Some of the very interesting comments from the IT Heads from the Pharma companies listed below are really stated best from Lilly, when you look at what they were dealing with. Scientists were having to wait their turn in line as capacity hit, so scientists were submitting and having to wait until the computing power was available. Not only this issue, but the cost savings was huge, and to set up local servers and power, it would have taken 12 weeks to set up. Basically the process is harnessing the power of the internet instead of the local data warehouses and server.
Also referenced in this article is Michael Naimoli, Industry Solutions Director for Microsoft’s U.S. Health & Life Sciences Group and a former biopharmaceutical scientist who recently sat down and discussed where Microsoft is today and the future of Life Sciences and the Cloud.
If you want to see what an external cloud looks like, you can read a bit more here and see. This is the same thing we do with our PHRs, they are stored in the clouds(grin). BD
Pfizer, Eli Lilly & Co., Johnson & Johnson, and Genentech are among the drugmakers that are piloting into an emerging area of IT services called cloud computing, in which large, consumer-oriented computing firms offer time on their huge and dispersed infrastructures on a pay-as-you-go basis. These drug companies are among the first to gauge the cost- and time-saving pros and the potential management and security cons in this largely uncharted territory.
The concept of cloud computing, based on technologies that already support e-mail and search services, has burst onto the IT scene during the past year. Success stories have already been logged across a range of industries and government organizations, including the White House, which used Google cloud services to handle the questions sent to President Barack Obama during his March 26 town hall meeting. The White House was able to field a peak of 700 e-mail hits per second from 92,934 people submitting 104,073 questions and casting 3,605,984 votes in the 48 hours leading up to the meeting.

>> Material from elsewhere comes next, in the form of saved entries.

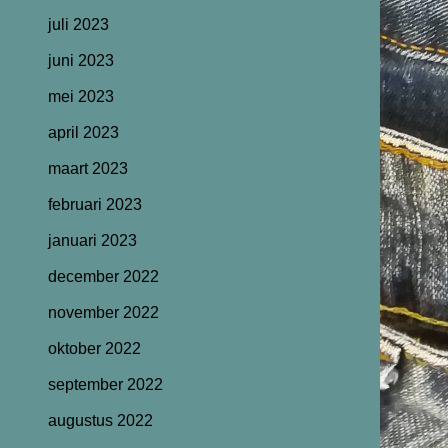
juli 2023
juni 2023
mei 2023
april 2023
maart 2023
februari 2023
januari 2023
december 2022
november 2022
oktober 2022
september 2022
augustus 2022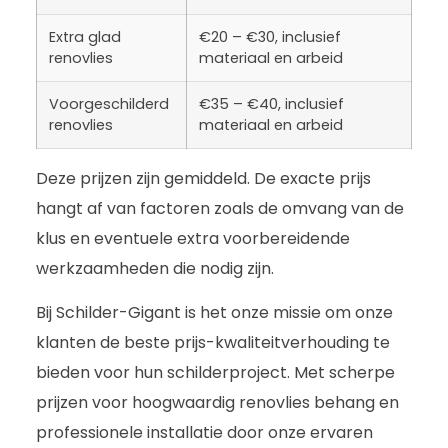
Extra glad
€20 – €30, inclusief
renovlies
materiaal en arbeid
Voorgeschilderd
€35 – €40, inclusief
renovlies
materiaal en arbeid
Deze prijzen zijn gemiddeld. De exacte prijs
hangt af van factoren zoals de omvang van de
klus en eventuele extra voorbereidende
werkzaamheden die nodig zijn.
Bij Schilder-Gigant is het onze missie om onze
klanten de beste prijs-kwaliteitverhouding te
bieden voor hun schilderproject. Met scherpe
prijzen voor hoogwaardig renovlies behang en
professionele installatie door onze ervaren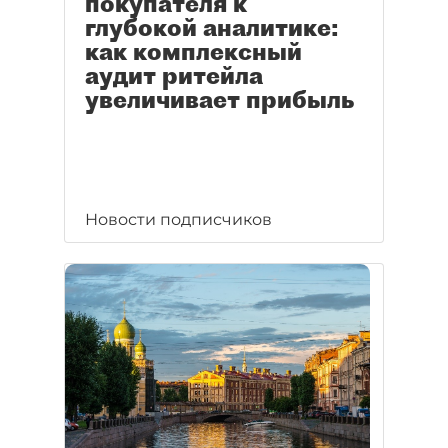
покупателя к
глубокой аналитике:
как комплексный
аудит ритейла
увеличивает прибыль
Новости подписчиков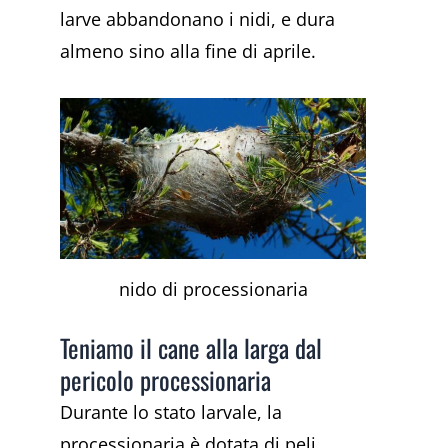
larve abbandonano i nidi, e dura
almeno sino alla fine di aprile.
nido di processionaria
Teniamo il cane alla larga dal
pericolo processionaria
Durante lo stato larvale, la
processionaria è dotata di peli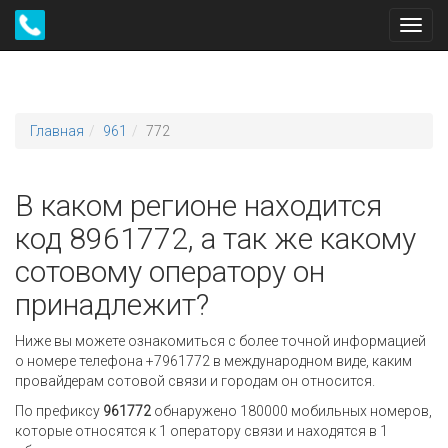
Toggl
navig
Главная
961
772
В каком регионе находится
код 8961772, а так же какому
сотовому оператору он
принадлежит?
Ниже вы можете ознакомиться с более точной информацией
о номере телефона +7961772 в международном виде, каким
провайдерам сотовой связи и городам он относится.
По префиксу
961772
обнаружено 180000 мобильных номеров,
которые относятся к 1 оператору связи и находятся в 1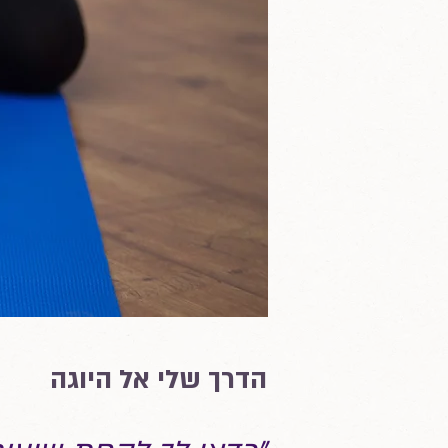
הדרך שלי אל היוגה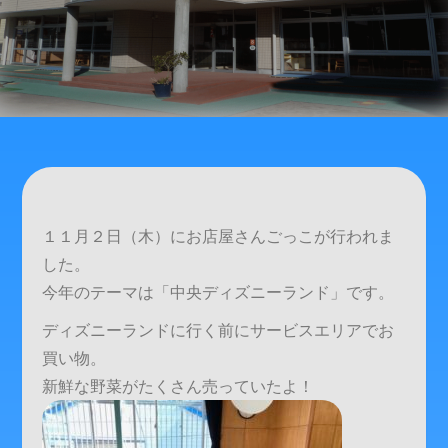
１１月２日（木）にお店屋さんごっこが行われま
した。
今年のテーマは「中央ディズニーランド」です。
ディズニーランドに行く前にサービスエリアでお
買い物。
新鮮な野菜がたくさん売っていたよ！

And Lilly has demonstrated the viability of cloud computing in pharmaceutical R&D, according to Dave Powers, the firm's associate information consultant for discovery IT. "We were recently able to launch a 64-machine cluster computer working on bioinformatics sequence information, complete the work, and shut it down in 20 minutes," he says, describing a project the firm executed using Amazon's Elastic Compute Cloud (EC2) service. "It cost $6.40. To do that internally—to go from nothing to getting a 64-machine cluster installed and qualified—is a 12-week process."

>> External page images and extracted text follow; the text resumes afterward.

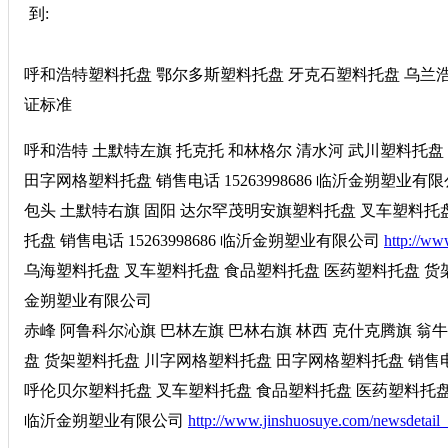
到:
呼和浩特塑料托盘 鄂尔多斯塑料托盘 牙克石塑料托盘 乌兰浩特塑料托
证标准
呼和浩特 土默特左旗 托克托 和林格尔 清水河 武川塑料托
田字网格塑料托盘 销售电话 15263998686 临沂金朔塑业有
包头 土默特右旗 固阳 达尔罕茂明安旗塑料托盘 叉车塑料托
托盘 销售电话 15263998686 临沂金朔塑业有限公司
http://ww
乌海塑料托盘 叉车塑料托盘 食品塑料托盘 医药塑料托盘 货架塑
金朔塑业有限公司
赤峰 阿鲁科尔沁旗 巴林左旗 巴林右旗 林西 克什克腾旗 翁
盘 货架塑料托盘 川字网格塑料托盘 田字网格塑料托盘 销售电话 
呼伦贝尔塑料托盘 叉车塑料托盘 食品塑料托盘 医药塑料托盘 货
临沂金朔塑业有限公司
http://www.jinshuosuye.com/newsdetail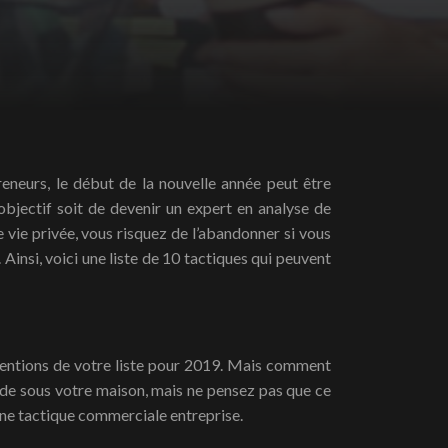
 objectif soit de devenir un expert en analyse de
e vie privée, vous risquez de l’abandonner si vous
. Ainsi, voici une liste de 10 tactiques qui peuvent
tentions de votre liste pour 2019. Mais comment
monade sous votre maison, mais ne pensez pas que ce
nne tactique commerciale entreprise.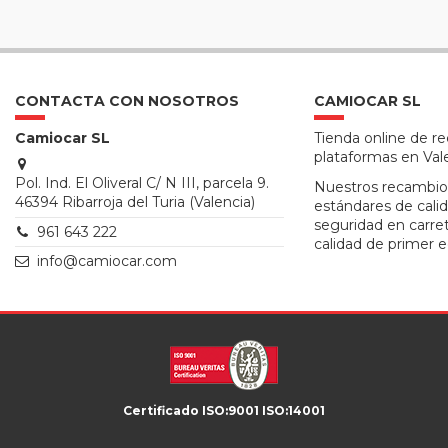
CONTACTA CON NOSOTROS
CAMIOCAR SL
Camiocar SL
Tienda online de r
plataformas en Val
Pol. Ind. El Oliveral C/ N III, parcela 9.
Nuestros recambio
46394 Ribarroja del Turia (Valencia)
estándares de calid
seguridad en carre
961 643 222
calidad de primer e
info@camiocar.com
Certificado ISO:9001 ISO:14001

The result is that for days at a time our clusters are at 100% of capacity. This means there are actually scientists who have work to be done that is literally sitting in a queue." Although exact cost savings are difficult to calculate, they are clearly significant, according to Powers and Kaczorek, as are the time savings.
“Pfizer is beginning to employ cloud computing in other research operations, but there are some downsides, Day says, one being that users must come up with their own programming to coordinate with cloud service providers. Pfizer is working with the BioTeam, a consulting firm, on connecting its work to the cloud. Lilly is using software and services from two suppliers, Cycle Computing and RightScale, to access Amazon's network and manage the transfer of data onto and off of the cloud.

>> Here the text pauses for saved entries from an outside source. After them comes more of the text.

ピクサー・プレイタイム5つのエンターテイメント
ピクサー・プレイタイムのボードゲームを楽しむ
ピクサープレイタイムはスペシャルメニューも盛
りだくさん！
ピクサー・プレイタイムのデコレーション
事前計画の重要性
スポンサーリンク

Merck, though, has not taken the plunge. The company has amassed a computer center at Seattle-based Rosetta, which it acquired in 2001, with about 10,000 processors and an elaborate Internet-based architecture allowing researchers working on thousands of projects anywhere at Merck to access data from storage. But that situation is about to change.
In the coming months, Merck will be handing the Rosetta computer cluster, and a majority of the data therein, to a nonprofit bioinformatics database called Sage Bionetwork being formed by Schadt and Stephen Friend, senior vice president and oncology franchise head at Merck Research Laboratories. The drug firm, which will have open access to Sage, will consolidate research computing at its new Center of Excellence for Molecular Profiling & Research Informatics, in Boston. Meanwhile, Sage will pursue partnerships with other public and private research centers in order to expand the database. Sage, as it develops, may well incorporate cloud computing, according to Schadt.
In addition to cost and time savings, Mike Naimoli, director of Microsoft's life sciences business in the U.S., says cloud computing may also enable data sharing among drugmakers and contract research organizations and other partners. The company introduced its Azure Services Platform for cloud computing last year.
"It is one thing to get the data up there, another to interact and work with it," he says. "That is done through applications hosted on Azure. Microsoft won't build those applications. We provide a framework and fabric that can host the user's applications. Anything users can do locally and adapt to the Internet can run on the cloud."